Greta Sampling seems very slow

I just recently installed Greta using the instructions in this post: Installing Greta: Robust instructions as of March 31, 2019

I am running a simple poisson-gamma hierarchical model, and the sampler seems to be very slow compared to other MCMC samplers like JAGS and STAN for example. Is it possible I have something configured incorrectly that’s causing it to be slow?

Here’s my R code for this model:

## load required packages and set basic options
################################################################################

library("tidyverse"); theme_set(theme_minimal())
library("parallel"); options(mc.cores = detectCores())
library("greta")
library("bayesplot")
library("bench")


## generate/specify data
################################################################################

theta <- 5 # poisson theta

set.seed(1)

(y <- rpois(1, theta))
y <- as_data(y)



## specify greta model
################################################################################

theta <- gamma(3,1)
distribution(y) <- poisson(theta)

greta_model <- model(theta)

plot(greta_model)

## configure model settings
################################################################################

n_chains <- 4
n_iter <- 1e4L
n_warmup <- 1e3L


## fit model
################################################################################

  
  
  greta_fit <- mcmc(
    "model" = greta_model, "n_samples" = n_iter,
    "warmup" = n_warmup, "chains" = n_chains
  )
  
  
  
  ## assess fit
  ################################################################################
  
  summary(greta_fit)

The code looks fine to me.

For small models like this, I would expect JAGS and Stan to be much faster at sampling than greta. greta is designed and optimised for models with large vectorised and linear algebra operations, since it can parallelise each of those operations across multiple CPUs, or on GPUs.
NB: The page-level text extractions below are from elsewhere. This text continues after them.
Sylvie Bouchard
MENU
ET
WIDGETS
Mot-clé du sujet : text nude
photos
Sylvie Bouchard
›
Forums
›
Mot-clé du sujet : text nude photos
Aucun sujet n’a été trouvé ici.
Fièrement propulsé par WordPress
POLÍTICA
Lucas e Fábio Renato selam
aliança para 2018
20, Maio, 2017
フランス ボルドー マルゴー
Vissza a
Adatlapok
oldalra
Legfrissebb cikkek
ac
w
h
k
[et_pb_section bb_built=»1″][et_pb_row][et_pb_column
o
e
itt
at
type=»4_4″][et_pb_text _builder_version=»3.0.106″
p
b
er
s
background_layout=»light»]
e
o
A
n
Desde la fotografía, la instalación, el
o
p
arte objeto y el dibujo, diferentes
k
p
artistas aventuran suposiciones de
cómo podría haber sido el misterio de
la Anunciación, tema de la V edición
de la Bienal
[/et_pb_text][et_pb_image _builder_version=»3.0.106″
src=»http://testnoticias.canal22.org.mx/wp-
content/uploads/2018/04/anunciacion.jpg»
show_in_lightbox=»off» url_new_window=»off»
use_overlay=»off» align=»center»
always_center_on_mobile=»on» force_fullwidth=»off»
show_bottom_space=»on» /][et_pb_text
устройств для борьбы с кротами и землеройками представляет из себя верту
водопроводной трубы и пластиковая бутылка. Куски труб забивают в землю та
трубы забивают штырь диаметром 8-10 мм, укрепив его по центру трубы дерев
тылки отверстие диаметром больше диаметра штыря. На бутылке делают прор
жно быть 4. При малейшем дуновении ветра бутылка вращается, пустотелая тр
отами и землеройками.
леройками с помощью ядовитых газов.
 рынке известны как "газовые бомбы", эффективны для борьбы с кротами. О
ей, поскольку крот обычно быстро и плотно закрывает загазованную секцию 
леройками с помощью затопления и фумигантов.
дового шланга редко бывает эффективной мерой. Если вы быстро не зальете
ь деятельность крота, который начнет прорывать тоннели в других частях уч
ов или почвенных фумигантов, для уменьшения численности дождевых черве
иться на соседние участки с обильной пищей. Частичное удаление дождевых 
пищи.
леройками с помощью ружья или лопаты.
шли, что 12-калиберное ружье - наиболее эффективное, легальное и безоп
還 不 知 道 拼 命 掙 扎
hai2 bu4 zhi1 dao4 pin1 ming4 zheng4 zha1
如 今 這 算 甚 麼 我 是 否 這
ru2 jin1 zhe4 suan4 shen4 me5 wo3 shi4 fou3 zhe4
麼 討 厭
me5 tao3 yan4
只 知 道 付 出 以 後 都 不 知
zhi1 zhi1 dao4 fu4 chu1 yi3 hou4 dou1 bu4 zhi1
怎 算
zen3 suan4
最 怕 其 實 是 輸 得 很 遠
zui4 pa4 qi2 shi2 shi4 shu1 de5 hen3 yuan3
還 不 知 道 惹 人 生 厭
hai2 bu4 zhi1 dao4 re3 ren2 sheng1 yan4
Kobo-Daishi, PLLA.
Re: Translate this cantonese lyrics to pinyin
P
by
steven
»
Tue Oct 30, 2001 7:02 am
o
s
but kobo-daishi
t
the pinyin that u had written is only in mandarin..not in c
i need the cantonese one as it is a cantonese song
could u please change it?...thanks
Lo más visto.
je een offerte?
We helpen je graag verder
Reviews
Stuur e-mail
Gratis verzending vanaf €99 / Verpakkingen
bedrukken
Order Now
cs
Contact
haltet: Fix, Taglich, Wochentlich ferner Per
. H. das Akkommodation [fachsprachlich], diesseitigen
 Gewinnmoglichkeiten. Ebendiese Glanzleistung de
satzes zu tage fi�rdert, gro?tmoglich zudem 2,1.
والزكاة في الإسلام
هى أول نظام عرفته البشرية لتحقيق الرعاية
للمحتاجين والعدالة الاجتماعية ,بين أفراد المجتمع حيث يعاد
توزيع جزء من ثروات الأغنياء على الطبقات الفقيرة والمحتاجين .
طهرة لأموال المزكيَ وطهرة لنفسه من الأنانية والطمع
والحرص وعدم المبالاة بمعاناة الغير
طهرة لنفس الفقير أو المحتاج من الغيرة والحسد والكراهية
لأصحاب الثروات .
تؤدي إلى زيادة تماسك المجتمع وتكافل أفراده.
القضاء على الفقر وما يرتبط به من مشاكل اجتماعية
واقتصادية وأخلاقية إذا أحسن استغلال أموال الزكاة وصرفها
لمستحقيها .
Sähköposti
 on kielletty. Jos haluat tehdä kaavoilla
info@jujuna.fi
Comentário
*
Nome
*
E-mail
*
But there’s a computational overhead to each operation in greta, so it’ll never be as fast as a compiled C++ for loop - which is how JAGS and Stan work.

That said, it took about 30s to draw 10,000 samples using your greta code on my laptop, which in my experience with Stan is faster than it normally takes to compile the model code.

Just as another example of how greta works in a very different way to JAGS and Stan: If you were to use 400 chains of 100 iterations each (ie. the same number of posterior samples), this takes about half the time as 4 chains of 10,000 iterations. That’s even though it’s still doing 1000 warmup steps on each of those chains.

That’s because greta vectorises everything (even across chains) and splits those operations across CPUs, and can handle those vectorised operations more effectively. This makes a real difference in big models, and when you have access to more than a handful of CPU cores.

I’m trying to implement a spatial capture-recapture model in greta, but I think I must be doing something wrong because it is taking a very long time to compile and run, and I haven’t even tried the full model yet. Is there some way to improve the code below?

Simulate a dataset:

## Simulate activity centers for N=100 individuals
N <- 100
xlim <- ylim <- c(0,1)
s <- cbind(runif(N, xlim[1], xlim[2]),
           runif(N, ylim[1], ylim[2]))

## Trap locations
x0 <- seq(0.25, 0.75, length=7)
x <- cbind(rep(x0, each=7), rep(x0, times=7))
J <- nrow(x) ## nTraps

plot(s, xlim=c(0,1), ylim=c(0,1))
points(x, pch=3)

## Parameters of encounter model
lam0 <- 0.3
sigma <- 0.1

K <- 5 ## nOccasions
lambda <- dist <- matrix(NA, N, J)

## Encounter histories
yall <- array(NA, c(N, J)) ## Shout-out from Georgia
for(j in 1:J) {
    dist[,j] <- sqrt((s[,1]-x[j,1])^2 +
                     (s[,2]-x[j,2])^2)
    lambda[,j] <- lam0*exp(-dist[,j]^2 / (2*sigma^2))
    yall[,j] <- rpois(N, lambda[,j]*K)
}

## Discard data on individuals not detected
detected <- as.integer(rowSums(yall)>0)
(n <- sum(detected))
y <- yall[detected,]

Clean up and load greta (hopefully with 16 cores enabled):

## stash objects that aren't needed to fit the model
stashenv <- new.env()
obj.list <- sapply(ls(), get)
list2env(obj.list, envir=stashenv)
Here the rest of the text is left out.